Gates elaborated on that point on April 1 in a video talk hosted by the Economic Club of New York. “To get to zero [emissions], you can’t leave the hard categories alone,” the co-founder of Microsoft Corp., now a full-time philanthropist, told the online audience. (He appeared with former Treasury Secretary Henry Paulson.) “We’ve put all the effort into the easy categories of cars and power generation,” Gates said. “In the hard categories, the work has barely, barely begun. You don’t get success unless you cover them all.”
“All” is the key point. Businesspeople are accustomed to picking the low-hanging fruit first—knocking off the projects with the lowest costs and highest payoffs before tackling the harder stuff. But that won’t work for climate change, Gates says. To overwork the fruit metaphor, the climate can’t be saved unless all the fruit is picked, including the stuff on the very highest branches. And the effort has to start now.
Example: There’s been a lot of progress on solar panels and wind turbines, which is great. Renewable energy has become what Gates calls an “easy” category. But they produce power intermittently, and there’s been far less progress on technologies for storing the energy they produce—not just for a few hours, but potentially for an entire season.
The same goes for transportation. Batteries are wonderful for passenger vehicles, but there will never be battery-powered airliners because the batteries would weigh too much and take up too much room. So for the foreseeable future, the net-zero solution for airlines and some other forms of transportation will be alternative liquid fuels that are made from carbon that was already in the atmosphere. While those don’t add to carbon in the atmosphere they are prohibitively expensive and there hasn’t been enough research on bringing down their cost, Gates writes in How to Avoid a Climate Disaster.
It’s tempting to focus on ways to reduce greenhouse gas emissions by 2030. But “making reductions by 2030 the wrong way might actually prevent us from ever getting to zero,” Gates writes.
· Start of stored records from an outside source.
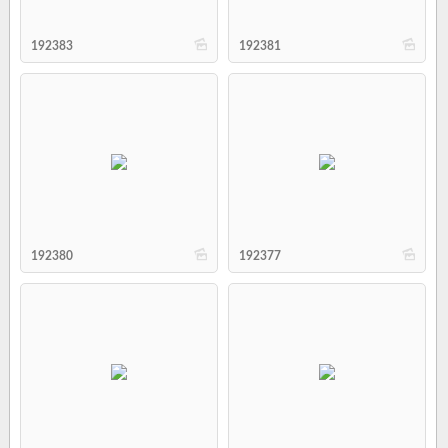
b
b
192383
192381
b
b
192380
192377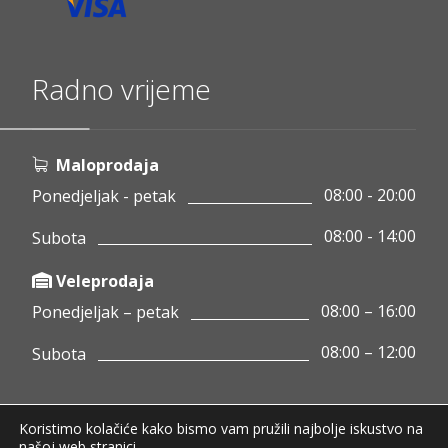
Radno vrijeme
Maloprodaja
08:00 - 20:00
Ponedjeljak - petak
08:00 - 14:00
Subota
Veleprodaja
08:00 – 16:00
Ponedjeljak – petak
08:00 – 12:00
Subota
Koristimo kolačiće kako bismo vam pružili najbolje iskustvo na
Copyright © 2020 Pamigo d.o.o.
našoj web stranici.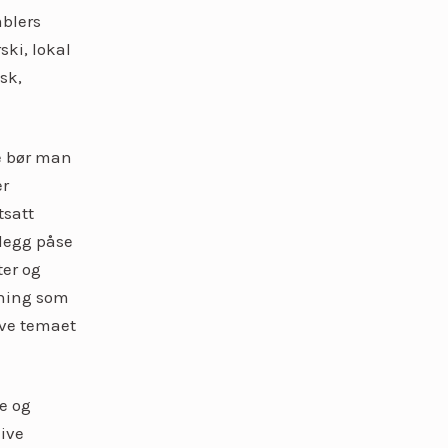
mblers
ski, lokal
sk,
e bør man
er
tsatt
legg påse
ter og
ldning som
lve temaet
e og
ive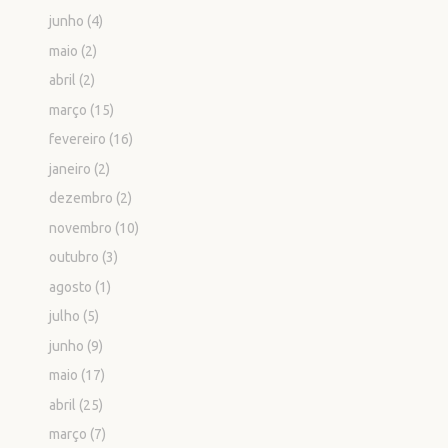
junho
(4)
maio
(2)
abril
(2)
março
(15)
fevereiro
(16)
janeiro
(2)
dezembro
(2)
novembro
(10)
outubro
(3)
agosto
(1)
julho
(5)
junho
(9)
maio
(17)
abril
(25)
março
(7)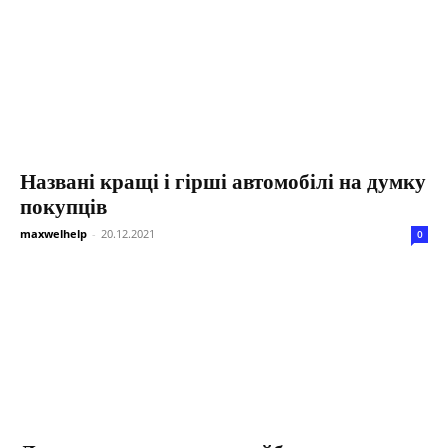
Названі кращі і гірші автомобілі на думку
покупців
maxwelhelp
-
20.12.2021
0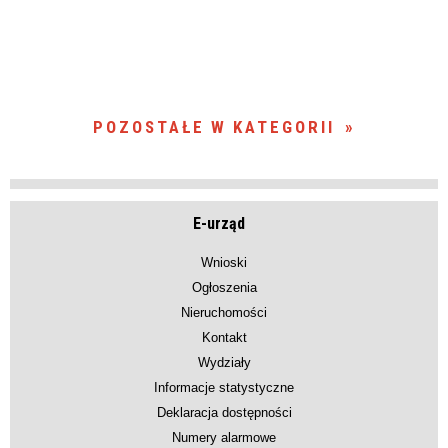
POZOSTAŁE W KATEGORII
E-urząd
Wnioski
Ogłoszenia
Nieruchomości
Kontakt
Wydziały
Informacje statystyczne
Deklaracja dostępności
Numery alarmowe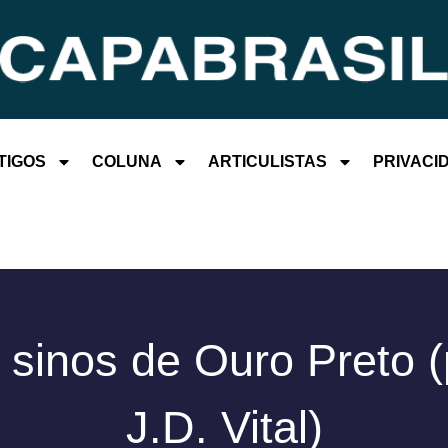
TIGOS
COLUNA
ARTICULISTAS
PRIVACI
 sinos de Ouro Preto (
J.D. Vital)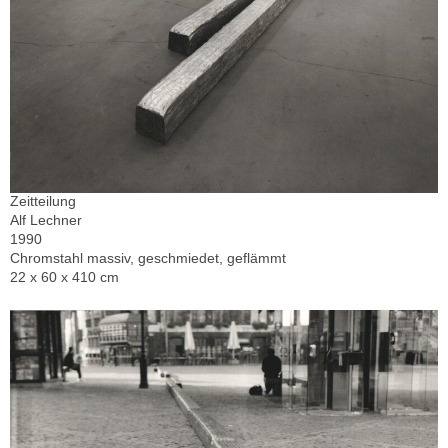
Zeitteilung
Alf Lechner
1990
Chromstahl massiv, geschmiedet, geflämmt
22 x 60 x 410 cm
An example of that would be replacing power plants that burn coal with power plants that burn natural gas, which is cleaner but still puts out greenhouse gases.
A better strategy, Gates writes, is to focus investments on two priorities: installing as much zero-carbon generation as possible, and electrifying as many processes and products as possible in anticipation of the day when all electricity will be carbon-free.
“If we think the only thing that matters is reducing emissions by 2030, then this approach would be a failure, since it might deliver only marginal reductions within a decade,” Gates writes. “But we’d be setting ourselves up for long-term success. With every breakthrough in generating, storing, and delivering clean electricity, we would march closer and closer to zero.”
In short: Reach for the high-hanging fruit.